## Dacon Baseline Code
---

#### 기본 아이디어 (접근법)

- Feature로 V0000~V5120 을 사용합니다 (5121개).
- 모든 문자를 0으로 변환합니다.
- 모든 결측치를 0으로 채워넣습니다.
- 학습데이터로 0초 ~ 59초 (총 60개) 데이터만 사용합니다.

In [6]:
import os
import pandas as pd 
import numpy as np
import multiprocessing # 여러 개의 일꾼 (cpu)들에게 작업을 분산시키는 역할
from multiprocessing import Pool 
from functools import partial # 함수가 받는 인자들 중 몇개를 고정 시켜서 새롭게 파생된 함수를 형성하는 역할
from data_loader_2 import data_loader_v2 # 자체적으로 만든 data loader version 2.0 ([데이콘 15회 대회] 데이터 설명 및 데이터 불러오기 영상 참조)

from sklearn.ensemble import RandomForestClassifier
import joblib # 모델을 저장하고 불러오는 역할


In [7]:
train_folder = 'data/train/'
test_folder = 'data/test/'
train_label_path = 'data/train_label.csv'


In [8]:
train_list = os.listdir(train_folder)
test_list = os.listdir(test_folder)
train_label = pd.read_csv(train_label_path, index_col=0)


In [9]:
def data_loader_all_v2(func, files, folder='', train_label=None, event_time=10, nrows=60):   
    func_fixed = partial(func, folder=folder, train_label=train_label, event_time=event_time, nrows=nrows)     
    if __name__ == '__main__':
        pool = Pool(processes=multiprocessing.cpu_count()) 
        df_list = list(pool.imap(func_fixed, files)) 
        pool.close()
        pool.join()        
    combined_df = pd.concat(df_list)    
    return combined_df

In [10]:
train = data_loader_all_v2(data_loader_v2, train_list, folder=train_folder, train_label=train_label, event_time=10, nrows=60)

#### Split x, y
---

In [11]:
X_train = train.drop(['label'], axis=1)
y_train = train['label']

#### PCA & Scaling
---

In [14]:
from sklearn.preprocessing import StandardScaler

scaler = StandardScaler()
train_reg_x = scaler.fit_transform(X_train)

In [15]:
from sklearn.decomposition import PCA


pca = PCA(n_components=1000)

train_x_pca = pca.fit_transform(X_train)

### Train
---

In [16]:
train_x_pca = train.drop(['label'], axis=1)
y_train = train['label']
model = RandomForestClassifier(random_state=0, verbose=1, n_jobs=-1)
model.fit(X_train, y_train)
joblib.dump(model, './model/model_01_23.pkl')

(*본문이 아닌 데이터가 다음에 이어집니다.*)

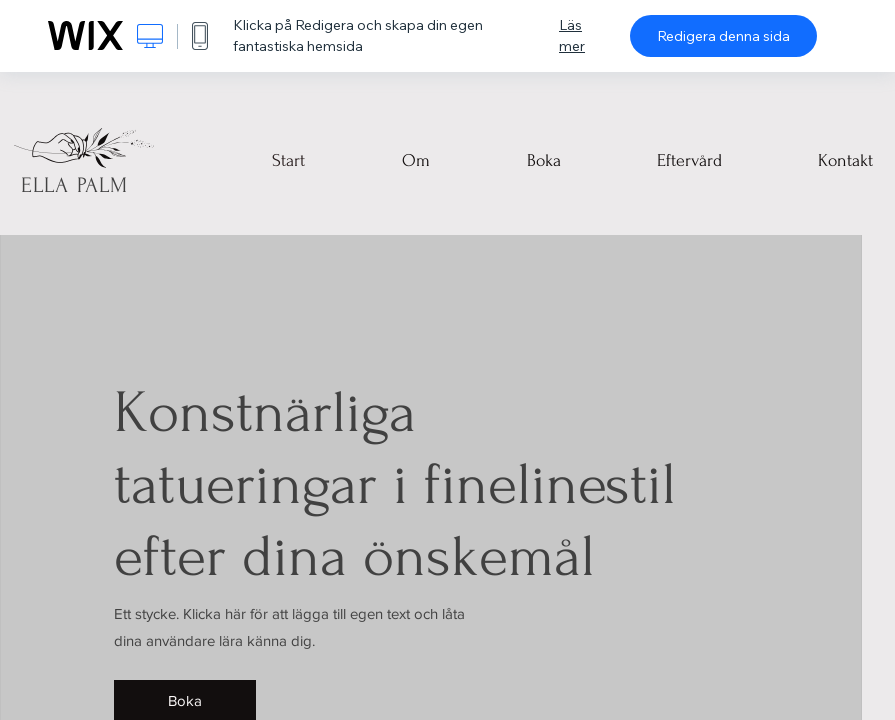 This screenshot has height=720, width=895. What do you see at coordinates (572, 35) in the screenshot?
I see `Läs mer [dialog]` at bounding box center [572, 35].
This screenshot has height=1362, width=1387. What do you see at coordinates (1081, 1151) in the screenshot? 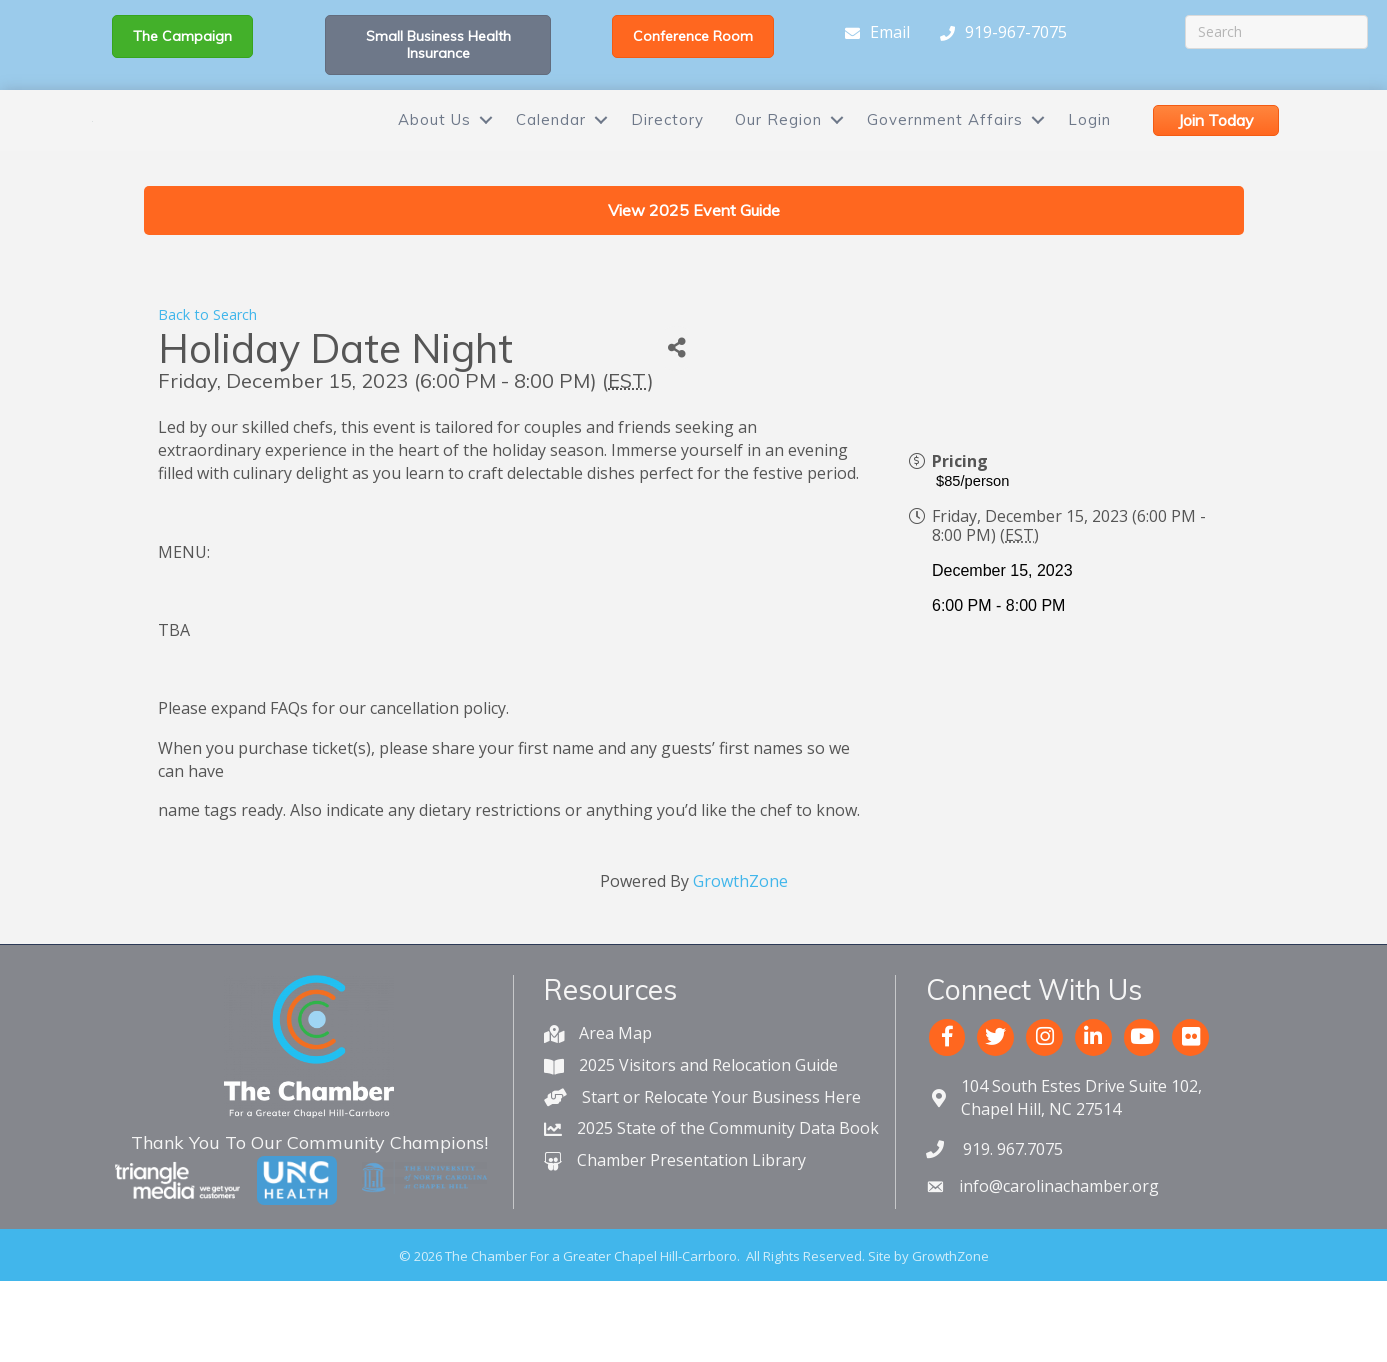 I see `Chapel Hill, NC 27514` at bounding box center [1081, 1151].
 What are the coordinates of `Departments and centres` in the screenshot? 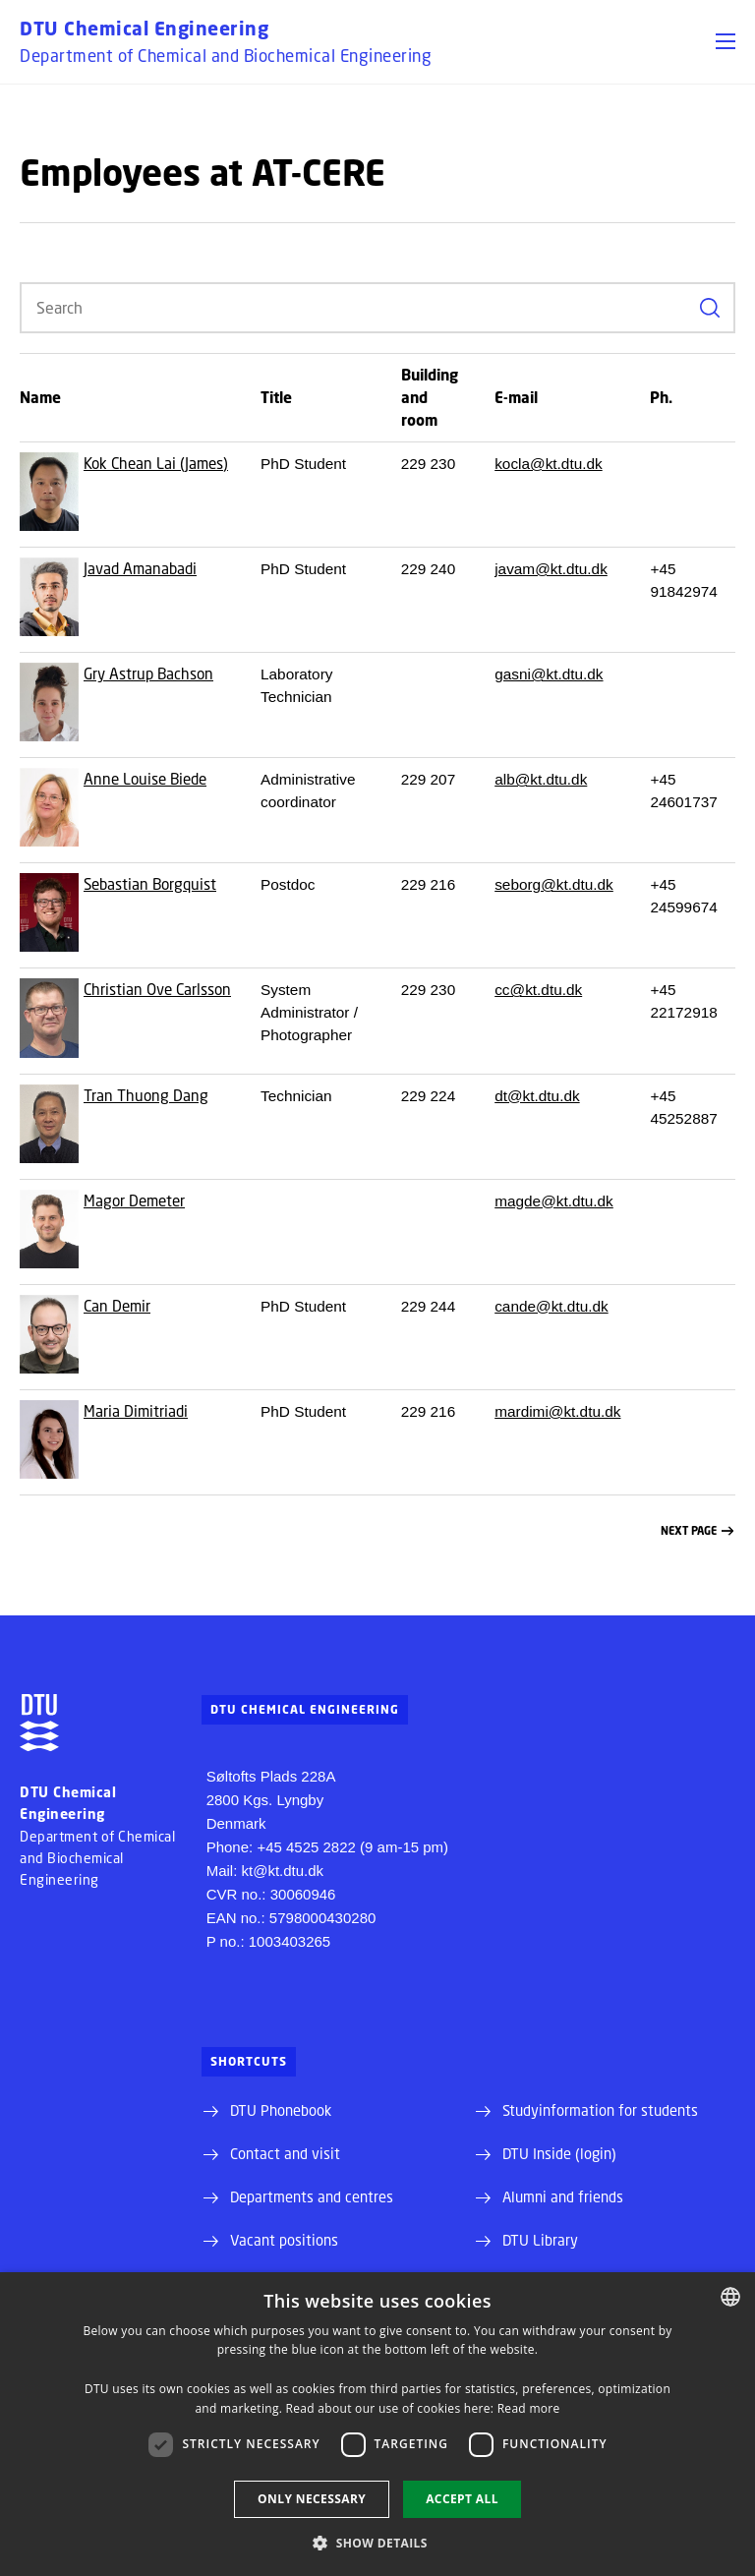 It's located at (311, 2196).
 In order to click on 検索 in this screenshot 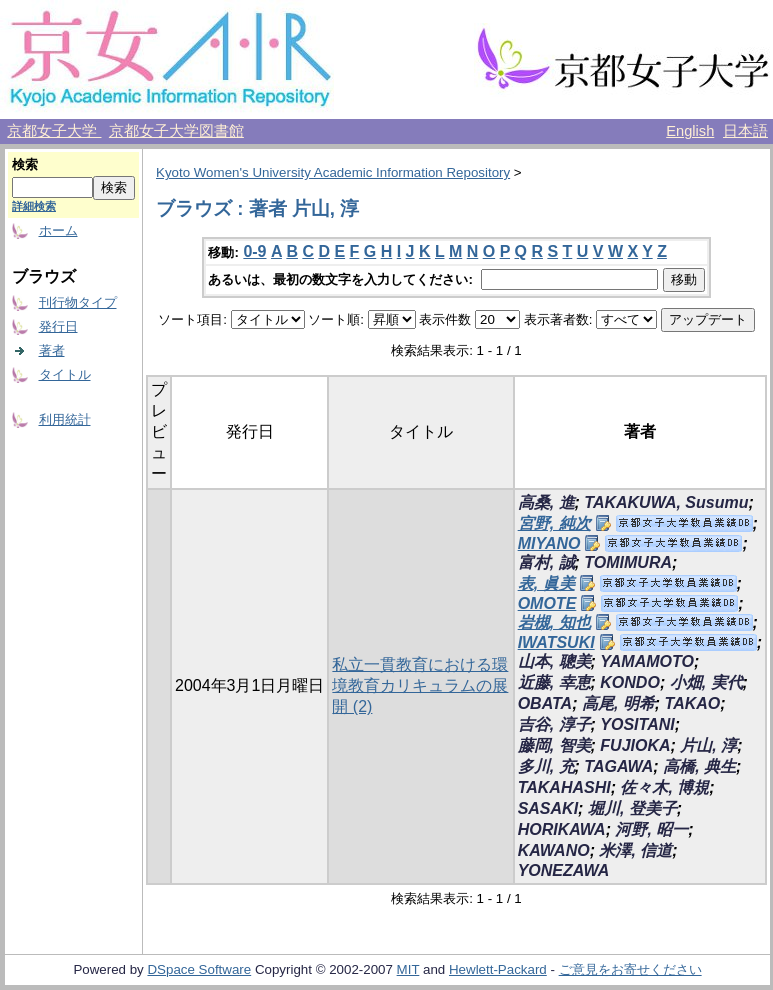 , I will do `click(25, 164)`.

[Parallel(n_jobs=-1)]: Using backend ThreadingBackend with 12 concurrent workers.
[Parallel(n_jobs=-1)]: Done  10 out of  10 | elapsed:   10.0s finished


['./model/model_01_23.pkl']

In [17]:
test = data_loader_all_v2(data_loader_v2, test_list, folder=test_folder, train_label=None, event_time=10, nrows=60)

In [18]:
# model = joblib.load('model.pkl') 
pred = model.predict_proba(test)

[Parallel(n_jobs=10)]: Using backend ThreadingBackend with 10 concurrent workers.
[Parallel(n_jobs=10)]: Done   2 out of  10 | elapsed:    0.2s remaining:    0.7s
[Parallel(n_jobs=10)]: Done  10 out of  10 | elapsed:    0.3s finished


In [19]:
submission = pd.DataFrame(data=pred)
submission.index = test.index
submission.index.name = 'id'
submission = submission.sort_index()
submission = submission.groupby('id').mean()
submission.to_csv('submission.csv', index=True) #제출 파일 만들기